--- Excerpted records Enclosed Below ---

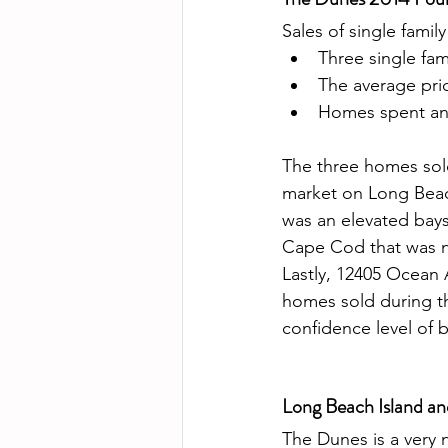
Sales of single famil
Three single fa
The average pri
Homes spent an 
The three homes sold
market on Long Beac
was an elevated bays
Cape Cod that was no
Lastly, 12405 Ocean 
homes sold during th
confidence level of b
Long Beach Island a
The Dunes is a very 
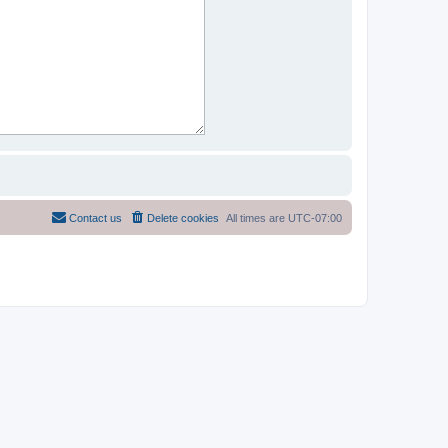
Contact us
Delete cookies
All times are
UTC-07:00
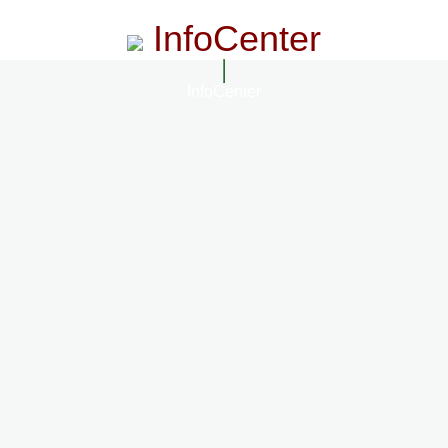
InfoCenter
InfoCenter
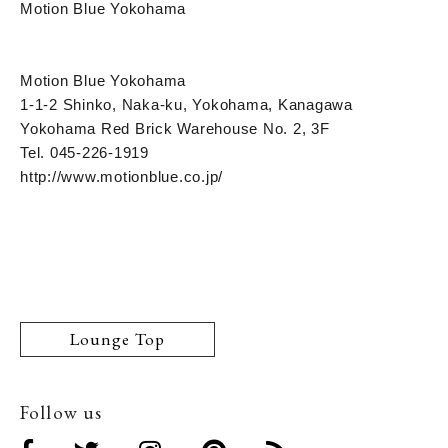
Motion Blue Yokohama
Motion Blue Yokohama
1-1-2 Shinko, Naka-ku, Yokohama, Kanagawa
Yokohama Red Brick Warehouse No. 2, 3F
Tel. 045-226-1919
http://www.motionblue.co.jp/
Lounge Top
Follow us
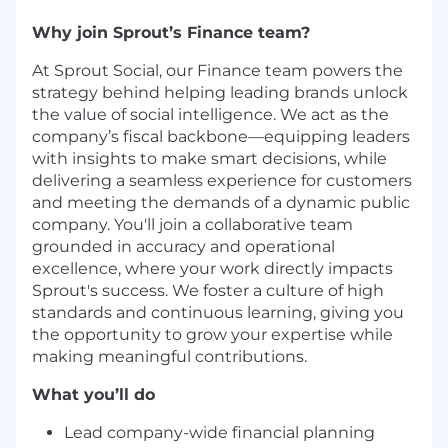
Why join Sprout’s Finance team?
At Sprout Social, our Finance team powers the
strategy behind helping leading brands unlock
the value of social intelligence. We act as the
company’s fiscal backbone—equipping leaders
with insights to make smart decisions, while
delivering a seamless experience for customers
and meeting the demands of a dynamic public
company. You'll join a collaborative team
grounded in accuracy and operational
excellence, where your work directly impacts
Sprout's success. We foster a culture of high
standards and continuous learning, giving you
the opportunity to grow your expertise while
making meaningful contributions.
What you’ll do
Lead company-wide financial planning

--- End of Enclosed Excerpted records ---

- _Goal of the exercise_: Please go through the data above and copy each line that has the word "team".

- _Exercise solution_:
Why join Sprout’s Finance team?
At Sprout Social, our Finance team powers the
company. You'll join a collaborative team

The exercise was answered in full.